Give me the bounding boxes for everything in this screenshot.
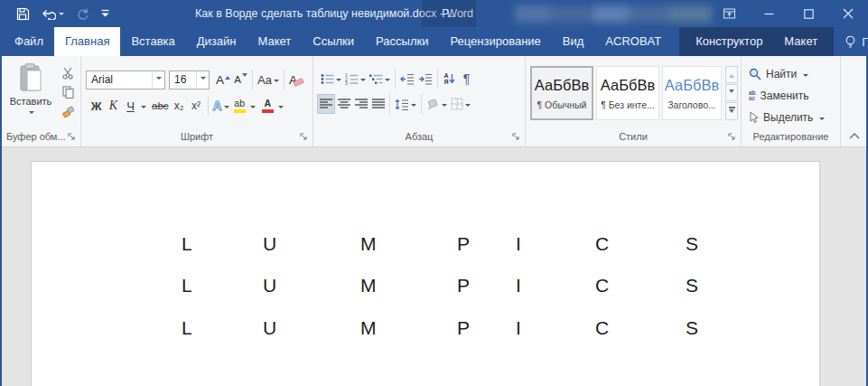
- font-color-button[interactable]: А: [259, 96, 276, 116]
- bullets-button[interactable]: [319, 69, 343, 89]
- subscript-button[interactable]: x₂: [171, 96, 188, 116]
- table-cell-letter[interactable]: I: [516, 318, 521, 337]
- line-spacing-button[interactable]: [393, 94, 418, 114]
- paragraph-dialog-launcher[interactable]: [511, 132, 521, 142]
- underline-caret[interactable]: [141, 106, 146, 111]
- replace-button[interactable]: ab ac Заменить: [749, 88, 840, 104]
- align-right-button[interactable]: [352, 94, 369, 114]
- table-cell-letter[interactable]: I: [516, 234, 521, 253]
- superscript-button[interactable]: x²: [188, 96, 205, 116]
- styles-scroll-up-button[interactable]: [725, 66, 738, 83]
- shrink-font-button[interactable]: А: [232, 70, 249, 89]
- tab-insert[interactable]: Вставка: [120, 27, 185, 56]
- clipboard-icon: [19, 63, 42, 92]
- close-button[interactable]: [828, 0, 868, 27]
- undo-button[interactable]: [42, 0, 64, 27]
- grow-font-button[interactable]: А: [214, 70, 232, 89]
- font-color-caret[interactable]: [278, 106, 284, 111]
- format-painter-button[interactable]: [58, 103, 78, 119]
- table-cell-letter[interactable]: M: [360, 276, 377, 295]
- tab-table-layout[interactable]: Макет: [773, 27, 828, 56]
- customize-qat-button[interactable]: [101, 0, 109, 27]
- table-cell-letter[interactable]: L: [182, 276, 192, 295]
- select-button[interactable]: Выделить: [749, 109, 840, 126]
- tab-layout[interactable]: Макет: [247, 27, 302, 56]
- tab-file[interactable]: Файл: [4, 27, 54, 56]
- collapse-ribbon-chevron-icon[interactable]: [849, 133, 860, 139]
- document-page[interactable]: L U M P I C S L U M P I C S L U M P I C …: [31, 161, 820, 386]
- tab-design[interactable]: Дизайн: [186, 27, 247, 56]
- sort-button[interactable]: А Я: [441, 69, 458, 89]
- redo-button[interactable]: [76, 0, 89, 27]
- table-cell-letter[interactable]: U: [263, 318, 276, 337]
- quick-access-toolbar: [16, 0, 109, 27]
- account-button[interactable]: Р...: [422, 0, 476, 27]
- tell-me-label: Помощн: [862, 35, 868, 49]
- italic-glyph: К: [109, 99, 117, 113]
- table-cell-letter[interactable]: I: [516, 276, 521, 295]
- table-cell-letter[interactable]: L: [182, 318, 192, 337]
- style-normal[interactable]: АаБбВв ¶ Обычный: [530, 66, 593, 120]
- table-cell-letter[interactable]: M: [360, 318, 377, 337]
- table-cell-letter[interactable]: M: [360, 234, 377, 253]
- highlight-color-button[interactable]: ab: [231, 96, 248, 116]
- tell-me-button[interactable]: Помощн: [845, 27, 868, 56]
- paste-button[interactable]: Вставить: [7, 63, 54, 128]
- numbering-button[interactable]: 123: [343, 69, 368, 89]
- clear-formatting-button[interactable]: А: [287, 70, 305, 89]
- table-cell-letter[interactable]: L: [182, 234, 192, 253]
- change-case-button[interactable]: Aa: [256, 70, 281, 89]
- table-cell-letter[interactable]: S: [686, 234, 698, 253]
- bold-button[interactable]: Ж: [88, 96, 105, 116]
- table-cell-letter[interactable]: C: [595, 318, 609, 337]
- font-size-combobox[interactable]: 16: [169, 71, 210, 89]
- ribbon-display-options-button[interactable]: [709, 0, 749, 27]
- align-center-button[interactable]: [335, 94, 352, 114]
- minimize-button[interactable]: [749, 0, 789, 27]
- decrease-indent-button[interactable]: [398, 69, 416, 89]
- styles-scroll-down-button[interactable]: [725, 84, 738, 101]
- styles-gallery-more-button[interactable]: [725, 102, 738, 120]
- tab-acrobat[interactable]: ACROBAT: [594, 27, 672, 56]
- style-no-spacing[interactable]: АаБбВв ¶ Без инте...: [596, 66, 659, 120]
- borders-button[interactable]: [449, 94, 472, 114]
- table-cell-letter[interactable]: S: [686, 276, 698, 295]
- italic-button[interactable]: К: [105, 96, 122, 116]
- styles-dialog-launcher[interactable]: [727, 132, 737, 142]
- font-dialog-launcher[interactable]: [299, 132, 309, 142]
- increase-indent-button[interactable]: [416, 69, 434, 89]
- justify-button[interactable]: [369, 94, 387, 114]
- style-preview: АаБбВв: [665, 77, 719, 94]
- strikethrough-button[interactable]: abc: [150, 96, 171, 116]
- table-cell-letter[interactable]: P: [457, 234, 470, 253]
- table-cell-letter[interactable]: P: [457, 318, 470, 337]
- copy-button[interactable]: [58, 84, 78, 100]
- table-cell-letter[interactable]: C: [595, 234, 609, 253]
- save-icon[interactable]: [16, 0, 30, 27]
- table-cell-letter[interactable]: P: [457, 276, 470, 295]
- table-cell-letter[interactable]: U: [263, 276, 276, 295]
- underline-button[interactable]: Ч: [122, 96, 139, 116]
- font-name-combobox[interactable]: Arial: [86, 71, 165, 89]
- shading-button[interactable]: [425, 94, 449, 114]
- align-left-button[interactable]: [317, 94, 335, 114]
- table-cell-letter[interactable]: S: [686, 318, 698, 337]
- show-paragraph-marks-button[interactable]: ¶: [458, 69, 475, 89]
- tab-home[interactable]: Главная: [54, 27, 120, 56]
- highlight-caret[interactable]: [250, 106, 256, 111]
- cut-button[interactable]: [58, 65, 78, 81]
- clipboard-dialog-launcher[interactable]: [67, 132, 77, 142]
- find-button[interactable]: Найти: [749, 66, 840, 82]
- text-effects-button[interactable]: А: [211, 96, 231, 116]
- tab-mailings[interactable]: Рассылки: [365, 27, 439, 56]
- table-cell-letter[interactable]: U: [263, 234, 276, 253]
- style-heading[interactable]: АаБбВв Заголово...: [662, 66, 722, 120]
- table-cell-letter[interactable]: C: [595, 276, 609, 295]
- tab-table-design[interactable]: Конструктор: [685, 27, 773, 56]
- tab-references[interactable]: Ссылки: [302, 27, 365, 56]
- maximize-button[interactable]: [789, 0, 828, 27]
- multilevel-list-button[interactable]: [368, 69, 392, 89]
- tab-review[interactable]: Рецензирование: [439, 27, 551, 56]
- group-clipboard: Вставить: [2, 56, 81, 146]
- tab-view[interactable]: Вид: [552, 27, 595, 56]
:::
| Assigned task |
Please determine how many lines of the records above contain "launcher", and state that number only.

| Exercise result |
4